[dns-operations] the mathematics of kaminsky spoofing probability

Paul Vixie vixie at isc.org
Mon Aug 4 16:27:13 UTC 2008


> From: Otmar Lendl <ol at bofh.priv.at>
> 
> Over the last days, I have been thinking about what can be done
> nevertheless, and my current idea is the following:
> 
> Whenever we get a forged answer (qID, port, ...) we process the packet
> as usual, but instead of sending the reply and changing the cache,
> we just put a flag on all cached entries which would have been changed
> by this reply. 

note that the application generally will not know when the port is mis-guessed
unless it opens an ICMP socket (in which case it still won't know which ICMPs
are bad guesses unless its upstream IP address is dedicated to RDNS).  opening
a few hundred extra UDP sockets as an RDNS-level honeypot (as was described in
a NANOG posting last week) would help but unless you can open all UDP ports it
is still a statistical defense, and a scant one at that.
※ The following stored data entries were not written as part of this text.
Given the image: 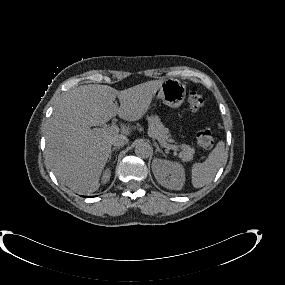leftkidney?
I'll list each match as a JSON object with an SVG mask.
<instances>
[{
  "mask_svg": "<svg viewBox=\"0 0 285 285\" xmlns=\"http://www.w3.org/2000/svg\"><path fill=\"white\" fill-rule=\"evenodd\" d=\"M152 171L158 183L167 189L181 190L185 183V170L177 162L154 159Z\"/></svg>",
  "mask_w": 285,
  "mask_h": 285,
  "instance_id": "1",
  "label": "left kidney"
}]
</instances>
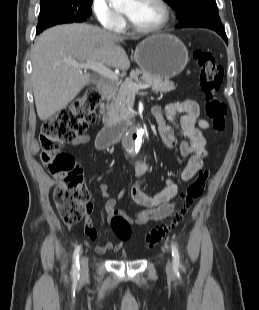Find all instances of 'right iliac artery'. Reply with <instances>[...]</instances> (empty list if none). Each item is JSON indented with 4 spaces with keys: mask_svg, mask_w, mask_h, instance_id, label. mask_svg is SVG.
<instances>
[{
    "mask_svg": "<svg viewBox=\"0 0 259 310\" xmlns=\"http://www.w3.org/2000/svg\"><path fill=\"white\" fill-rule=\"evenodd\" d=\"M81 246H77L73 253V265H72V276L74 280L79 279V256H80Z\"/></svg>",
    "mask_w": 259,
    "mask_h": 310,
    "instance_id": "obj_1",
    "label": "right iliac artery"
}]
</instances>
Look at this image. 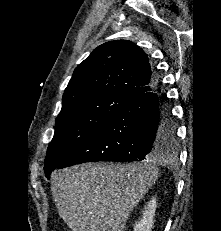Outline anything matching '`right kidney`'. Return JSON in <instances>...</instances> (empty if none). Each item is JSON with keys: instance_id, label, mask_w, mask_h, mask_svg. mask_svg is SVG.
Instances as JSON below:
<instances>
[{"instance_id": "right-kidney-1", "label": "right kidney", "mask_w": 221, "mask_h": 231, "mask_svg": "<svg viewBox=\"0 0 221 231\" xmlns=\"http://www.w3.org/2000/svg\"><path fill=\"white\" fill-rule=\"evenodd\" d=\"M157 207L156 199L153 198L145 206L142 218L135 223L134 231H151L154 225L155 210Z\"/></svg>"}]
</instances>
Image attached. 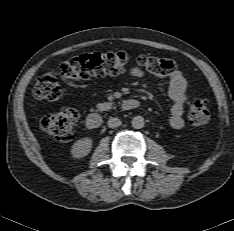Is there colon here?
<instances>
[{
	"mask_svg": "<svg viewBox=\"0 0 234 231\" xmlns=\"http://www.w3.org/2000/svg\"><path fill=\"white\" fill-rule=\"evenodd\" d=\"M129 65L158 78L169 77L177 70V65L171 60L146 55L131 57L121 51L83 53L64 61L60 65L57 75L52 73L41 74L33 87V95L37 99L55 101L61 97L62 93L59 79L82 81L97 76L117 75L123 73ZM188 118L194 126H202L208 123L210 114L205 99L197 98L192 102ZM77 121V111L67 108L43 116L41 128L56 140L66 142L72 139Z\"/></svg>",
	"mask_w": 234,
	"mask_h": 231,
	"instance_id": "1",
	"label": "colon"
}]
</instances>
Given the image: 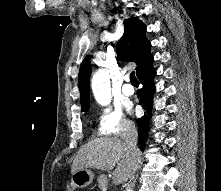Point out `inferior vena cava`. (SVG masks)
Wrapping results in <instances>:
<instances>
[{"instance_id": "1", "label": "inferior vena cava", "mask_w": 221, "mask_h": 191, "mask_svg": "<svg viewBox=\"0 0 221 191\" xmlns=\"http://www.w3.org/2000/svg\"><path fill=\"white\" fill-rule=\"evenodd\" d=\"M138 134L134 127H130L124 136V141L129 150V153L136 161L140 160V150L137 147Z\"/></svg>"}]
</instances>
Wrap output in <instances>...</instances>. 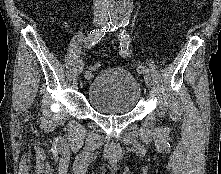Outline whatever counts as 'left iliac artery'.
Wrapping results in <instances>:
<instances>
[{"mask_svg":"<svg viewBox=\"0 0 221 174\" xmlns=\"http://www.w3.org/2000/svg\"><path fill=\"white\" fill-rule=\"evenodd\" d=\"M129 23L128 19H122L121 21H115L114 27L111 31L118 29V27H125ZM130 44V36L127 33L122 34V40L120 43V55L122 57H126L128 55V47ZM138 72H148V68L146 66H139Z\"/></svg>","mask_w":221,"mask_h":174,"instance_id":"1","label":"left iliac artery"}]
</instances>
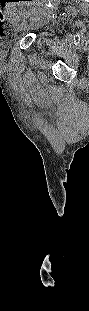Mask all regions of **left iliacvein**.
<instances>
[{
  "instance_id": "1",
  "label": "left iliac vein",
  "mask_w": 89,
  "mask_h": 311,
  "mask_svg": "<svg viewBox=\"0 0 89 311\" xmlns=\"http://www.w3.org/2000/svg\"><path fill=\"white\" fill-rule=\"evenodd\" d=\"M53 2H54V6H55V5H56V3H55V2H56V0H53Z\"/></svg>"
}]
</instances>
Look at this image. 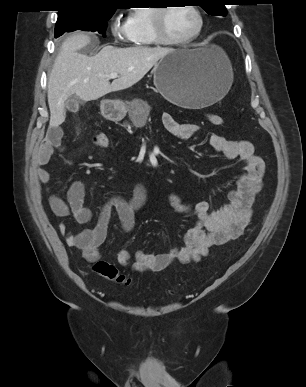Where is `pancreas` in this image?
<instances>
[{"label": "pancreas", "instance_id": "obj_1", "mask_svg": "<svg viewBox=\"0 0 306 387\" xmlns=\"http://www.w3.org/2000/svg\"><path fill=\"white\" fill-rule=\"evenodd\" d=\"M131 105H139L141 107L140 109V112L138 111H131L130 113V117L135 120L137 119V116L139 115V117H141L140 121H141V124L140 125H143L147 119V116H148V111H149V107H148V104L146 101H143V100H139V99H136L134 101H132Z\"/></svg>", "mask_w": 306, "mask_h": 387}]
</instances>
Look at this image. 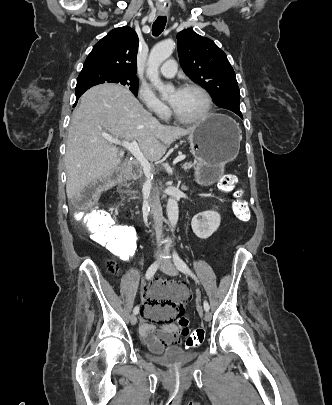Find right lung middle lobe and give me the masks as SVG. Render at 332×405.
I'll list each match as a JSON object with an SVG mask.
<instances>
[{"mask_svg":"<svg viewBox=\"0 0 332 405\" xmlns=\"http://www.w3.org/2000/svg\"><path fill=\"white\" fill-rule=\"evenodd\" d=\"M107 82L123 85L130 89L135 96L138 95L139 81L137 77L109 70L81 72L77 79L76 93L85 92L94 85Z\"/></svg>","mask_w":332,"mask_h":405,"instance_id":"obj_1","label":"right lung middle lobe"}]
</instances>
> Whenever a matching answer is received, it cannot change any cache
> entries where this flat is set.
> 
> This isn't 100% effective (e.g. the target of the attack must be already
> in the cache to be protected), it should help quite a bit.

i've re-posted my "minimum entropy" proposal from namedroppers@ here, which i
think is a more effective solution than "always query twice" or "fallback to
TCP or query twice if a bad QID is tried", but in specific response to the
above "don't cache data after a suspicious transaction" proposal, i have two
concerns.  first is that if you annoy bad guys they will do things that annoy
you back -- like flooding you with bad QID's just to put you in your slow mode
perhaps in hopes of discrediting this approach.  second and more importantly
from a protocol point of view, no current RDNS forwards answers from authority
servers back to their stubs without first caching and then regenerating it,
and this is done in response to worse/older security problems than kaminsky's.